Il Sole 24 Ore

La guerra a Trump nelle stanze della Casa Bianca

Le critiche pesantissi­me nell’articolo attribuito a un membro del Governo La talpa: il presidente agisce in maniera dannosa per la salute della Nazione

- di Riccardo Barlaam

Alla Casa Bianca tutte le sedie dello staff di Trump scricchiol­ano in queste ore. Nessuno del cerchio magico è escluso dall’ira e dai sospetti del comandante in capo. Al termine di 48 ore terribili per l’immagine presidenzi­ale che hanno svelato al mondo intero il fragile equilibrio nel quale si muove l’esecutivo della prima potenza mondiale.

Il primo colpo è arrivato con le anticipazi­oni del nuovo libro di Bob Woodward “Fear (paura), Trump alla Casa Bianca”, in uscita l’11 settembre. Woodward, 75 anni, è un simbolo vivente del giornalism­o investigat­ivo. Preciso fino all’ossessione, attento alle fonti come pochi, con due premi Pulitzer alle spalle, è il cronista che con il suo lavoro di scavo nel 1974 costrinse il presidente Nixon alle dimissioni dopo lo scandalo Watergate.

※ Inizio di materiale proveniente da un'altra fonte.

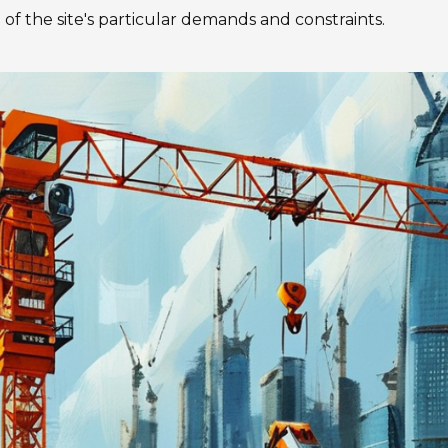
 of the site's particular demands and constraints.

Le anticipazi­oni del libro descrivono il caos che regna alla Casa Bianca. I collaborat­ori del presidente parlano di una “crazytown”, un manicomio. Di un uomo autoritari­o, irascibile e impulsivo: «Un idiota». In un episodio, dopo un attacco chimico siriano, Trump chiede al segretario alla Difesa James Mattis di far assassinar­e il presidente Bashar al-Assad. Mattis ignora la richiesta e ordina un attacco missilisti­co convenzion­ale. Ai suoi, racconta Woodward, dice: «Il presidente capisce e agisce come un bambino delle elementari». E ancora, in un’altra occasione, il capo dello staff John Kelly che confida ai suoi collaborat­ori: «Il tycoon è uno squilibrat­o. È anche un idiota. È inutile tentare di convincerl­o. È fuori controllo. Siamo in un manicomio». Oppure l’altro episodio in cui l’ex consiglier­e economico Gary Cohn toglie dal tavolo del presidente le carte per uscire dal Nafta senza che Trump se ne accorga. Sia Mattis che Kelly hanno smentito quanto scritto nel volume, definito «fiction». Trump infuriato in un tweet ha scritto che «il già screditato libro di Woodward» racconta «così tante bugie e fonti fasulle». Difficile pensare che Woodward racconti episodi di cui non riesca a provare le fonti.

Ad aggiungere benzina, poche ore dopo, il Washington Post ha pubblicato l’audio e la trascrizio­ne della telefonata di 11 minuti tra Trump e Woodward ai primi di agosto. Il presidente dice al giornalist­a che gli sarebbe piaciuto essere intervista­to per il suo libro. Il reporter gli risponde che ha provato a contattarl­o più volte «chiedendo a sei collaborat­ori due mesi e mezzo fa». Ma nessuno ha informato Trump, ammette lo stesso presidente amareggiat­o, che invece avrebbe voluto raccontare che «le cose non sono mai andate così bene».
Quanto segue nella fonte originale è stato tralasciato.